Norman Chan Tak-lam, chief executive of the Hong Kong Monetary Authority, received HK$8.4 million in pay and benefits last year.
That was more than the combined earnings of the bosses of the European Central Bank and America's Federal Reserve, Jean-Claude Trichet and Ben Bernanke.
And the HKMA, which is the closest thing Hong Kong has to a central bank, does not even have the politically sensitive job of setting interest rates because of the city's currency peg to the US dollar.
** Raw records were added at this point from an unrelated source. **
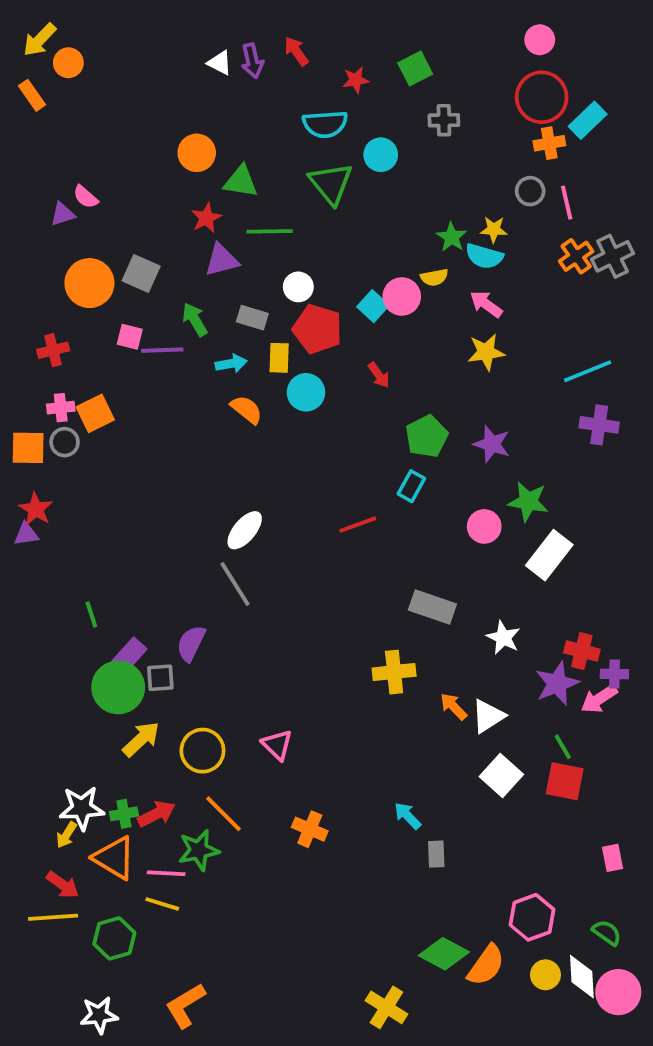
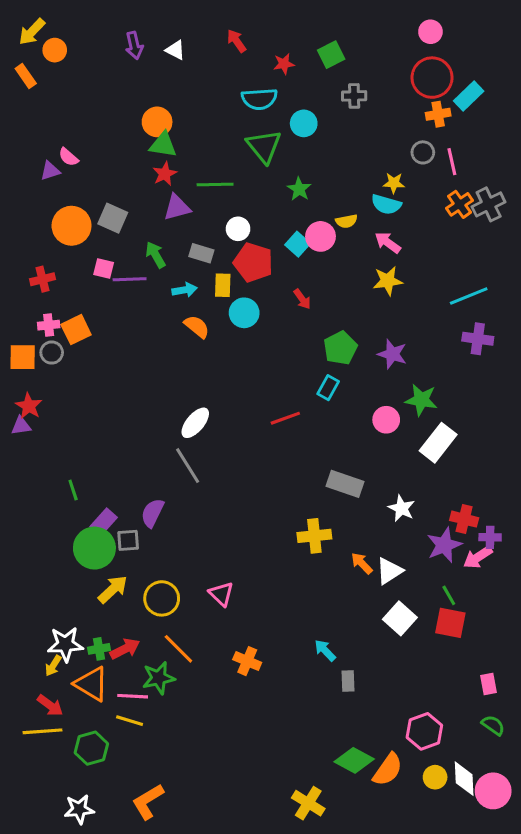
purple arrow: (252, 61) -> (134, 45), moved
green triangle: (241, 182) -> (163, 145), moved
green star: (452, 237) -> (299, 189), moved
green semicircle: (607, 933) -> (493, 725), moved

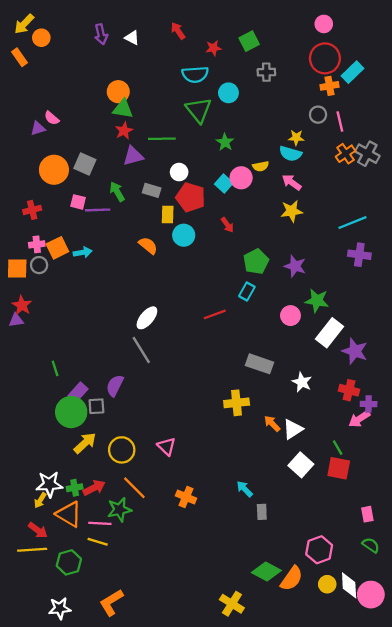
gray cross: (489, 204) -> (367, 154), turned -35
cyan arrow: (185, 290) -> (83, 252), moved
purple star: (444, 545) -> (355, 351), moved, turned -30

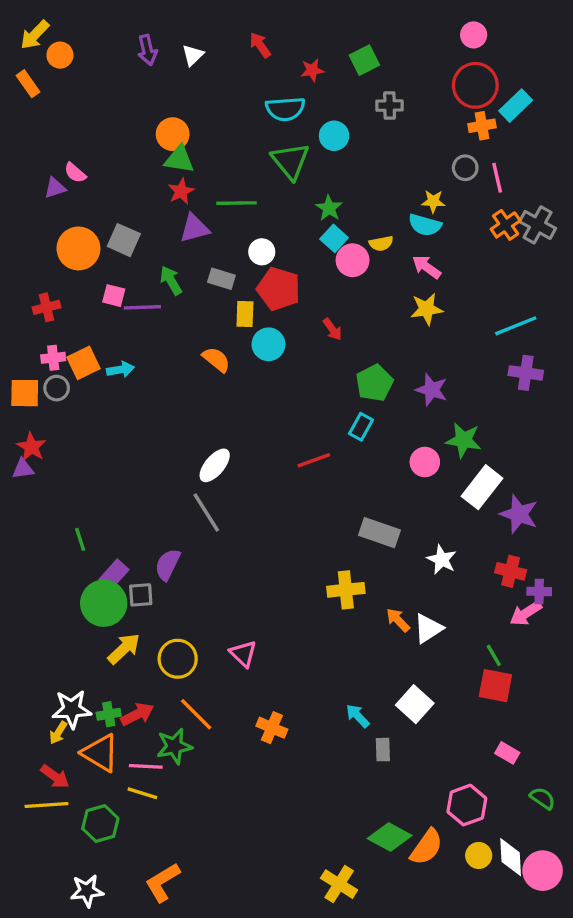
white triangle: (132, 38) -> (193, 55), turned 49
cyan square: (224, 184) -> (334, 238), moved
white square: (301, 465) -> (415, 704), moved
pink rectangle: (367, 514) -> (507, 753), moved, turned -49

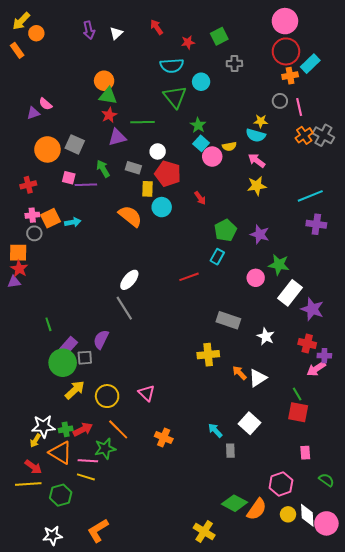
pink circle: (474, 35) -> (285, 21), size x1.6
orange semicircle: (216, 359) -> (130, 216), size x1.4
orange square: (25, 393) -> (18, 253), moved
pink rectangle: (507, 753) -> (305, 453), turned 56

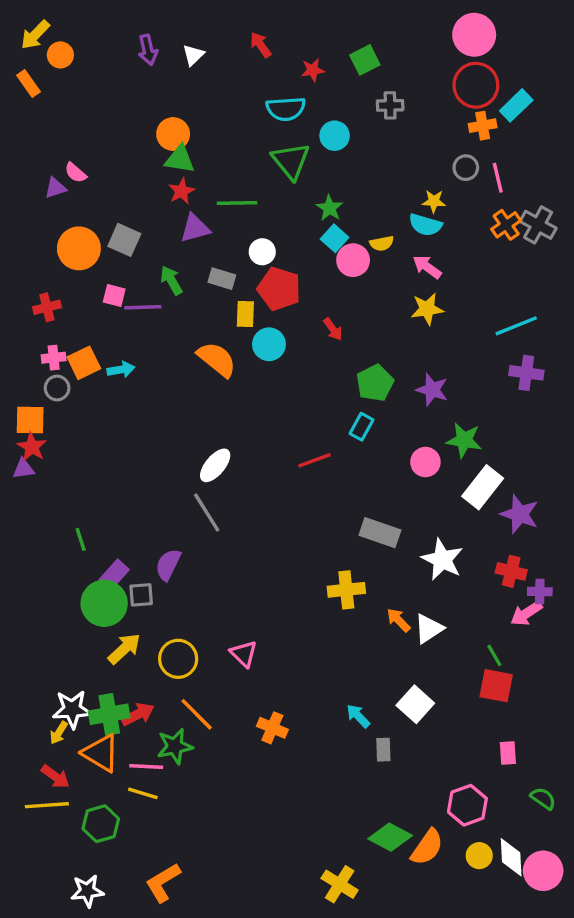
white star: (266, 336) -> (442, 560), size x1.4
green cross: (66, 429) -> (109, 714), size x1.6

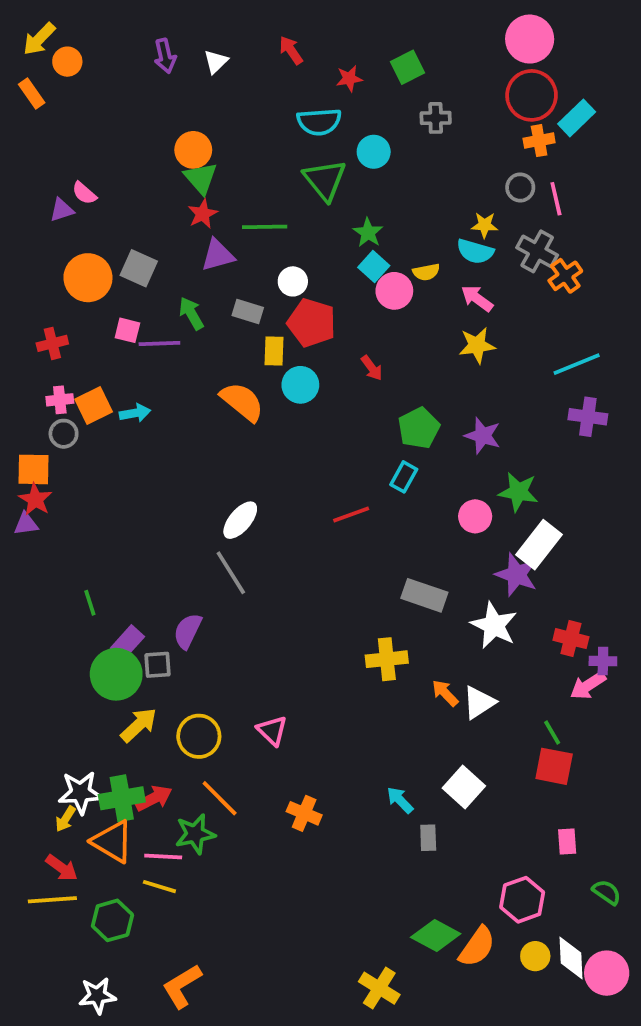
green triangle: (180, 159) -> (201, 178), turned 40
orange cross: (506, 225) -> (565, 276), moved
gray cross: (538, 225) -> (537, 251), moved
purple star: (520, 514) -> (516, 575), moved

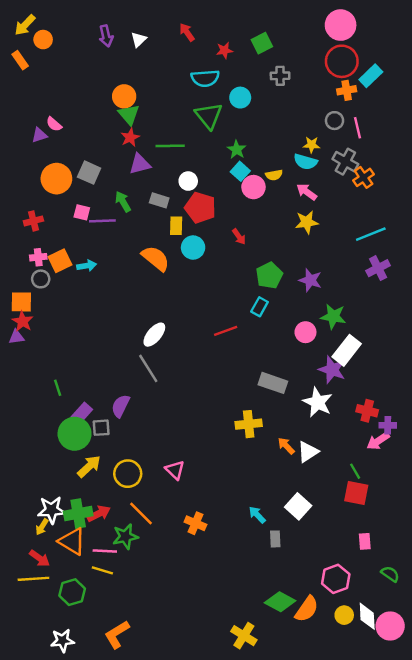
purple cross: (588, 417) -> (378, 268), turned -35

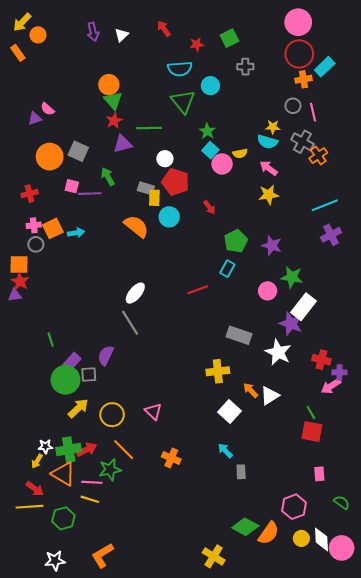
gray rectangle: (159, 200) -> (146, 188), moved
white square: (298, 506) -> (229, 411), moved
white star: (52, 510) -> (45, 446), size x0.6

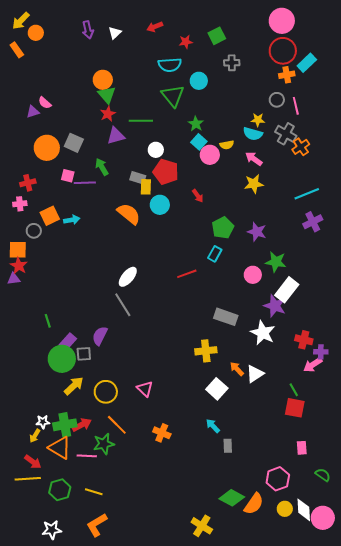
red arrow: (164, 29) -> (155, 27), turned -77
pink cross: (34, 225) -> (20, 204), moved
yellow line: (90, 499) -> (94, 492), moved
According to the HKMA's annual report, Chan received a HK$6 million salary, HK$1.5 million in performance-related pay and HK$858,000 in other benefits, including healthcare and life insurance.
ECB head Trichet earned Euro367,863 (HK$4.18 million) last year, while Bernanke earned US$199,700.
Chan's pay and benefits amounted to over a tenth of the HK$831 million the HKMA spent last year while Bernanke's pay came to 0.04 per cent of the Fed's US$425 million operating budget for last year.
When Chan took up his post in October 2009, the HKMA said his annual fixed pay would be HK$6 million. Civic Party legislator Ronnie Tong Ka-wah said he had 'no idea' why Chan was paid an additional HK$1.5 million for his work last year.